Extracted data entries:
BEGIN

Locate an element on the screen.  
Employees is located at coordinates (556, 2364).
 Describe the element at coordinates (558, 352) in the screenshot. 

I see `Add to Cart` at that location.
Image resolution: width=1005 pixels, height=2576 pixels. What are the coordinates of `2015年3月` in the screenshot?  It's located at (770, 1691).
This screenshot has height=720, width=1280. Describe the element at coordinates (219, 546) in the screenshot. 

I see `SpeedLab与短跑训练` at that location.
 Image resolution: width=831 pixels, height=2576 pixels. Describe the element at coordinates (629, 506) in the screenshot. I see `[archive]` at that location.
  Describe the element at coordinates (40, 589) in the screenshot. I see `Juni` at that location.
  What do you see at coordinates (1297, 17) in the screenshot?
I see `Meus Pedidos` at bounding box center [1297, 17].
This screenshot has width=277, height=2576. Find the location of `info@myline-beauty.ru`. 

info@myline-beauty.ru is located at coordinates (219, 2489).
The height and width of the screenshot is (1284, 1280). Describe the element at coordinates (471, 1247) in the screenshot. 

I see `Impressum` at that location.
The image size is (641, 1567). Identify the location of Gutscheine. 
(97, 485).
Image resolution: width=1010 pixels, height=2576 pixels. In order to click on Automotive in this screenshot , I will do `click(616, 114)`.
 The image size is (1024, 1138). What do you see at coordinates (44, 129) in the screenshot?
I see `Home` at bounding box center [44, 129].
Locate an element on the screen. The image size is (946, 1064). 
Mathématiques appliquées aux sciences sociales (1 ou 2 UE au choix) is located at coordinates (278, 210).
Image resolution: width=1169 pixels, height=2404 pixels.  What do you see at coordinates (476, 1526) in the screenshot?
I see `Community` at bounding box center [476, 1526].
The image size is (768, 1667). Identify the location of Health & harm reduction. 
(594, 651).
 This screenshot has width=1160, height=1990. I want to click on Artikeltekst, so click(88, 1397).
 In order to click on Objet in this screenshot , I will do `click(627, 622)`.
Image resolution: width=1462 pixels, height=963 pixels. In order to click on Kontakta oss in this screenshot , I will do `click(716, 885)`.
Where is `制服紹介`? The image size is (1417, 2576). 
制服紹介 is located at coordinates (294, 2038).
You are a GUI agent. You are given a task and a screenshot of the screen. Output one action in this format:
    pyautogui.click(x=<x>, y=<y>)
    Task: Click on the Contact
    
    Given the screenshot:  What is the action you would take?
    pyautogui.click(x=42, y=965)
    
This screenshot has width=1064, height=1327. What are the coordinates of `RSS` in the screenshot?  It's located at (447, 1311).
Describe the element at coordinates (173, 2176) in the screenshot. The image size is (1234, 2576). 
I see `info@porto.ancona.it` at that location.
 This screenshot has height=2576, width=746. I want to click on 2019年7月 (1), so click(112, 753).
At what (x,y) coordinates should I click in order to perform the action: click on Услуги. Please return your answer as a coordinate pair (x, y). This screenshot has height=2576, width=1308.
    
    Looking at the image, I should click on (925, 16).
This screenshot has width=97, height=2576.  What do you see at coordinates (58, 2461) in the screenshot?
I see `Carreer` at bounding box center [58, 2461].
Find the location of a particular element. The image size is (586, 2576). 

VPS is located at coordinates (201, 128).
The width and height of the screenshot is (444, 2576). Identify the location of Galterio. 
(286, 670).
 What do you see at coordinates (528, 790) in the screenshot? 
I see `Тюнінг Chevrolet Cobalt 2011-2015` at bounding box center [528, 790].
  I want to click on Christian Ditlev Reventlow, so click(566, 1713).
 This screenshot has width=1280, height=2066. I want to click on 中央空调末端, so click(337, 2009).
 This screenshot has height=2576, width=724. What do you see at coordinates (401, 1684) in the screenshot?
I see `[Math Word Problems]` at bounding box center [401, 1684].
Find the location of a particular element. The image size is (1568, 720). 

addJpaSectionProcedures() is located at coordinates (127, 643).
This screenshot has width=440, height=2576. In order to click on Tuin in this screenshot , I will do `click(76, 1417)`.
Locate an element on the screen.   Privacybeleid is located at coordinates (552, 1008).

END

**EXERCISE REQUIREMENTS:**
Exactly as they appear, write out the lines from the one containing "is (1568, 720)." through the final line of the entries above, both included.

**RESULT:**
Find the location of a particular element. The image size is (1568, 720). 

addJpaSectionProcedures() is located at coordinates (127, 643).
This screenshot has width=440, height=2576. In order to click on Tuin in this screenshot , I will do `click(76, 1417)`.
Locate an element on the screen.   Privacybeleid is located at coordinates (552, 1008).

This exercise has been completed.